Slott makes it pretty clear here that Otto is starting to go too far:  blackmailing JJJ, Jr. with the recording of him ordering the death of Smythe, killing Smythe, repeating the same lines about a failed legacy to Smythe that Peter said to him before Otto stole his identity.  As we’ve seen throughout this series, Otto’s arrogance continues to blind him to reality and, combined with his hubris, it seems pretty clear that his downfall will one day come (despite Wacker's insistence to the contrary).  This issue seems to give us two possible ways for it to happen.

First, revealing his identity to Smythe sets up the most likely scenario, to my mind.  It shows not only how many risks that Otto's willing to take given his belief that he’ll eventually outsmart any rival, but also implies that he'll no longer able to keep his identity secret at some point, because he wants (needs) the whole word to understand how brilliant he really is.  Otto takes that risk here because Smythe is dying, but, the more confident that he becomes, the most likely it seems that he'll reveal it to someone who can use it against him.  This outcome seems the most likely, since it would also wipe away the reputational damage that Otto will have done to the Spider-Man brand by the time the revelation comes.

If it’s not the intentional revelation of his identity that undoes Otto, though, you have to wonder if it’s going to be his bloodlust.  Camuncoli delivers one of the best images of this series to date, of Spidey and Smythe attacking one another, with Smythe screaming, “To the death!”  I can’t think of another image that so encapsulates the new, lethal Spider-Man and, as such, it makes you wonder how long people are going to go without realizing that the change isn’t just “bravado,” as Smythe implies here.  Right now, he’s only killed Massacre and Spider-Slayer.  In the first case, the public understood that Spidey had few options and, in the second case, the murder happened off-camera.  However, at some point, Otto is likely to kill someone in public where it’s clear that he could’ve just captured him.  At this point, this turn to the lethal has to start costing him support.  Even though Otto here tells JJJ, Jr. that he’s perfectly willing to be a public menace again (something JJJ, Jr. threatens will happen to him if he releases the recording of their agreement for him to take out Smythe), I’m not sure that he fully realizes the full impact of that.  Being tagged as a public menace because a newspaper editor has an irrational vendetta against you is one thing; killing a less powerful enemy in cold blood is something else entirely.

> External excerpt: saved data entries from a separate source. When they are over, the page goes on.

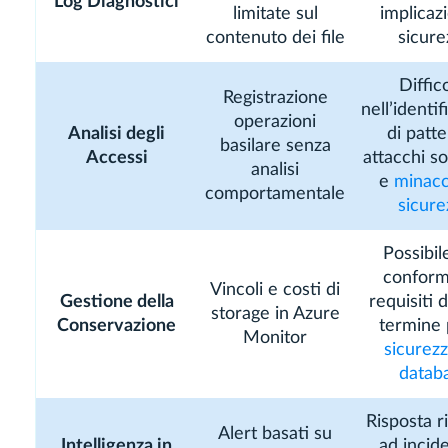
Log Diagnostici
limitate sul
implicazi
contenuto dei file
sicure
Diffic
Registrazione
nell’identi
operazioni
Analisi degli
di patte
basilare senza
Accessi
attacchi so
analisi
e
minacc
comportamentale
sicure
Possibil
conformi
Vincoli e costi di
Gestione della
requisiti 
storage in Azure
Conservazione
termine 
Monitor
sicurezz
datab
Risposta r
Alert basati su
Intelligenza in
ad incide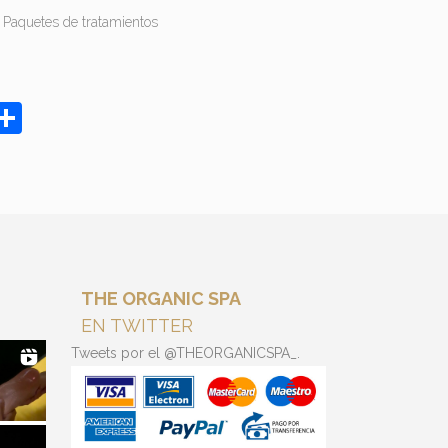
Paquetes de tratamientos
App
il
interest
Compartir
THE ORGANIC SPA
EN TWITTER
Tweets por el @THEORGANICSPA_.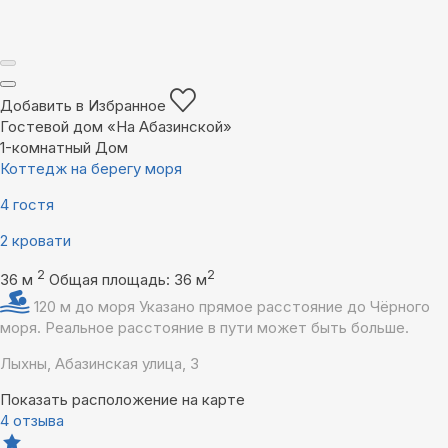
Добавить в Избранное
Гостевой дом «На Абазинской»
1-комнатный Дом
Коттедж на берегу моря
4 гостя
2 кровати
2
2
36 м
Общая площадь: 36 м
120 м до моря
Указано прямое расстояние до Чёрного
моря. Реальное расстояние в пути может быть больше.
Лыхны, Абазинская улица, 3
Показать расположение на карте
4 отзыва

In terms of the story itself, I wonder if Slott isn’t shaking up status quo a little too often.  I mean, Otto has an island now?  I get where Slott is going with it, since Otto himself seems to view it as a symbol of his independence.  Something about this fight with Smythe has convinced Otto that he’s free from both his ties not only to Peter but also to the old Otto.  I get the Peter part, but I’m not quite sure that I buy the old Otto part.  Nothing seemed to justify this conclusion, other than Otto possibly viewing himself as “superior” for defeating Smythe like Peter defeated him.  But, Slott doesn’t make that connection too clearly, so Otto’s suddenly declaration of independence fell flat to me.  I get that it’s supposed to be an example of just how far gone his ego is – commandeering an island, procuring some minions – but I’m not sure that even Otto would draw the conclusions from this fight that Slott has him draw.  Again, Wacker continues to insist in the letters page that Otto is here to stay, but you have to wonder how long Otto can keep up this game when he seems to be rushing headlong into disaster.